6 ECTS credits
150 h study time
Offer 1 with catalog number 4018841FNR for all students in the 1st semester at a (F) Master - specialised level.
This is an advanced course on concepts, techniques, and tools for big data processing. The goal is to introduce the foundational concepts and techniques and motivate and illustrate their usage within frameworks and tools related to big data. Students are made aware of how these concepts are situated in larger, connected research domains such as distributed programming, reactive programming, metaprogramming, and so on.
Topics of this course include properties of big data; MapReduce and other Hadoop-related technologies distributed and resilient collection data structures in Spark; cluster-computing with Spark: data locality, partitioning, and shuffling; stream processing in Flink; blockchain.
This course is not a basic introduction to every research domain related to big data processing.

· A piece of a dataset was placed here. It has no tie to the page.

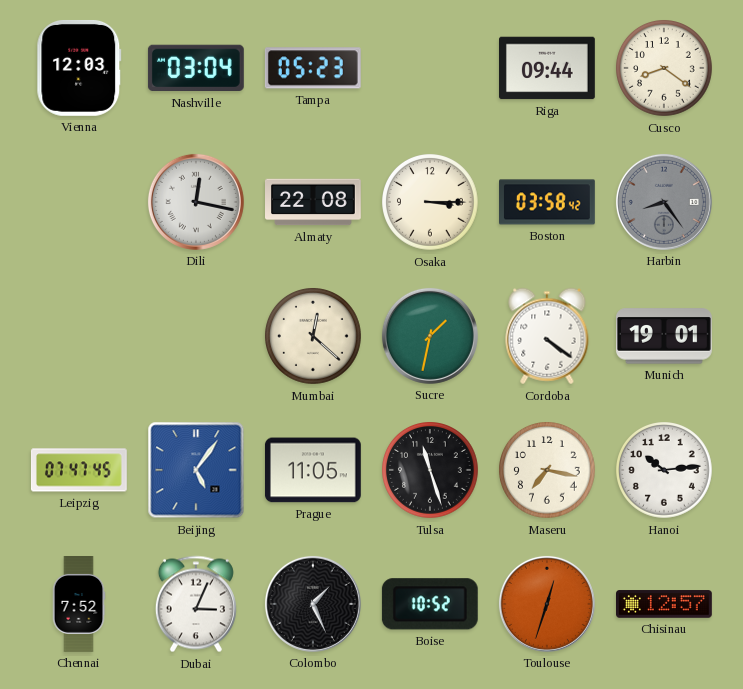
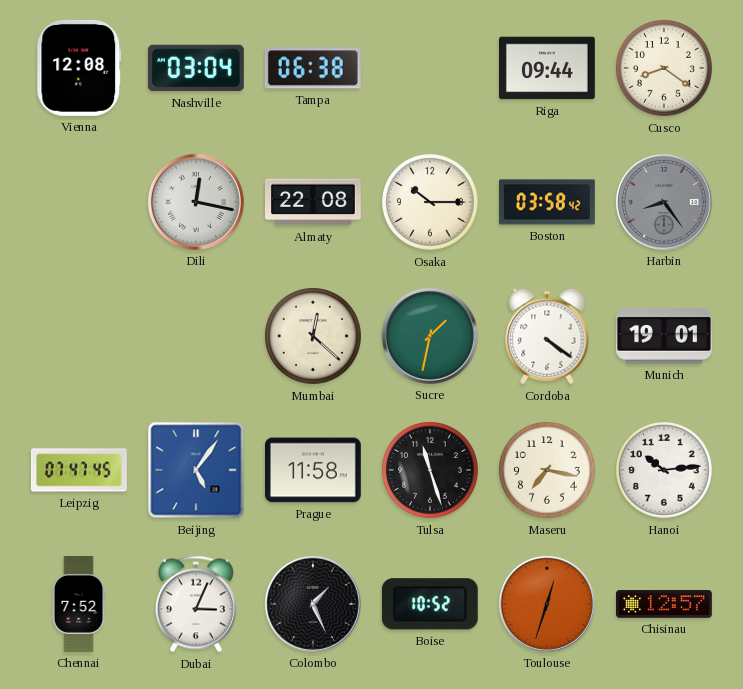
Vienna: 12:03 -> 12:08
Tampa: 05:23 -> 06:38
Osaka: 3:15 -> 10:15
Prague: 11:05 -> 11:58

Familiarity with web-related and data processing technologies is a big plus. Knowledge of (functional) programming languages theory is assumed.
The computing landscape is changing drastically, with technologies like cloud computing, machine learning, and big data entering the mainstream. While most students after completion of a Bachelor degree are already acquainted with the basics of mainstream programming languages, innovative software projects and companies today require expertise in the topics introduced in this course.

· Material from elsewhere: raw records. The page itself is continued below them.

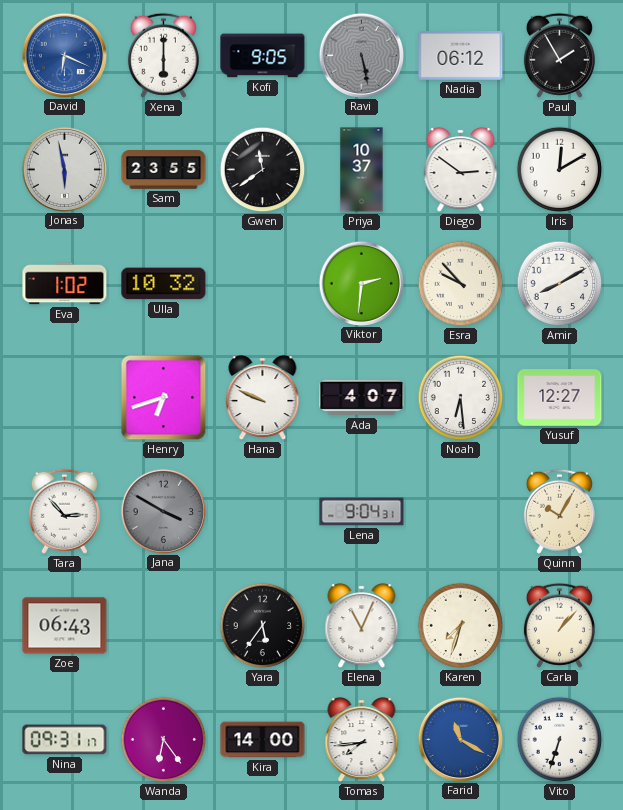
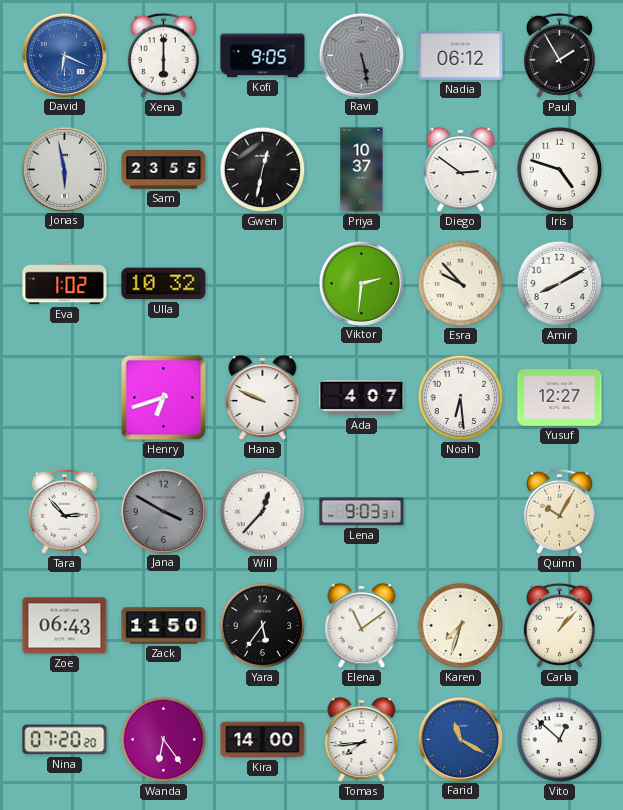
Gwen: 11:39 -> 12:32
Iris: 12:10 -> 4:48
Will: none -> 12:37
Lena: 9:04 -> 9:03
Zack: none -> 11:50
Elena: 11:04 -> 11:09
Nina: 09:31 -> 07:20
Vito: 6:33 -> 12:52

Knowledge and Insight: Successful completion of the course results in students that have gained knowledge about various topics, concepts, and technologies that lie at the basis of big data processing. The goal of the course is to introduce students to programming techniques that are used in modern and innovative software projects that tackle challenging problems. On the other hand, it is our purpose to introduce students to the scientific challenges that are a consequence of the specific context of the course contents (e.g., distributed nature of software, possibility of failure, the scale of operations and data, etc.).
The use of knowledge and insight: Students will gain practical experience in putting the concepts underlying big data processing into practice by means of the practical sessions in which they are required to apply tools and develop small programs. After successful completion of the course, the students are able to put the knowledge and insights they gained into practice in software projects that require this type of knowledge.
Judgement ability: Complementary to the application of the topics of this course, the student will be able to provide a critical analysis and comparison of existing languages, tools, techniques, and frameworks described in scientific literature or offered as commercial products.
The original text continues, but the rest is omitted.